[Case : 1]
TIGA SAMPAI empat kapal terlihat mendekat dari kejauhan. Bendera hitam bergambar perompak dan tengkorak yang keduanya saling memegang jam pasir berkibar tertiup angin, terpasang pada masing-masing puncak layar tertinggi di setiap kapal tersebut. Malam yang tenang berubah mencekam. Orang-orang di pelabuhan maupun yang berada di kota kalang-kabut, mereka semua menghindari daerah pantai yang dimana kapal-kapal perompak itu berlabuh lantas menurunkan puluhan awak kapalnya yang bersenjata lengkap—siap untuk menjarah apapun yang ada di pulau ini.
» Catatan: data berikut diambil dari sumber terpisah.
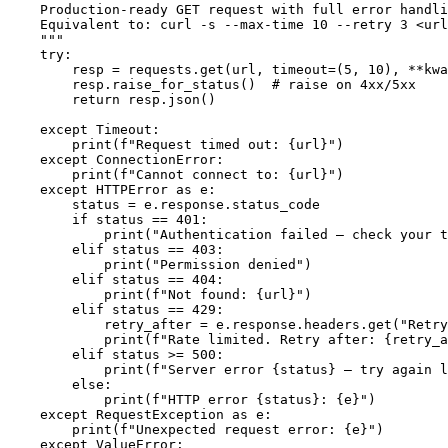
    Production-ready GET request with full error handli
    Equivalent to: curl -s --max-time 10 --retry 3 <url
    """

    try:

        resp = requests.get(url, timeout=(5, 10), **kwa
        resp.raise_for_status()  # raise on 4xx/5xx

        return resp.json()

    except Timeout:

        print(f"Request timed out: {url}")

    except ConnectionError:

        print(f"Cannot connect to: {url}")

    except HTTPError as e:

        status = e.response.status_code

        if status == 401:

            print("Authentication failed — check your t
        elif status == 403:

            print("Permission denied")

        elif status == 404:

            print(f"Not found: {url}")

        elif status == 429:

            retry_after = e.response.headers.get("Retry
            print(f"Rate limited. Retry after: {retry_a
        elif status >= 500:

            print(f"Server error {status} — try again l
        else:

            print(f"HTTP error {status}: {e}")

    except RequestException as e:

        print(f"Unexpected request error: {e}")

    except ValueError:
Orang-orang yang panik segera menyelamatkan diri; entah itu kabur menggunakan sekoci ataupun bersembunyi di dalam bunker-bunker rumah. Namun ironisnya, apa yang orang-orang itu lakukan berakhir dengan sia-sia. Para perompak itu lebih cepat dan cerdik sehingga dalam waktu kurang dari satu jam, seluruh pulau sudah dikuasai oleh mereka.
Tidak hanya menjarah penduduk, para perompak itu juga menenggelamkan beberapa kapal di pelabuhan—pengecualian untuk dua kapal besar yang dipersenjatai dua puluh enam meriam, para perompak itu sengaja mengambilnya sebagai cinderamata untuk ditambahkan ke dalam koleksi "Royal Fortune".
Ck!
Melihat pemandangan kacau yang baru saja terjadi di pulau ini, gadis bermanik keabuan itu berdecak kesal. Agaknya, malam ini fortune sedang tidak berpihak padanya.
"———kenapa harus malam ini?" umpatnya.
Dari arah kapal nelayan berukuran sedang yang jaraknya beberapa meter di belakang, seorang berseru memanggilnya dengan suara yang bergetar, "Lily, cepat naik sebelum mereka sampai kemari!"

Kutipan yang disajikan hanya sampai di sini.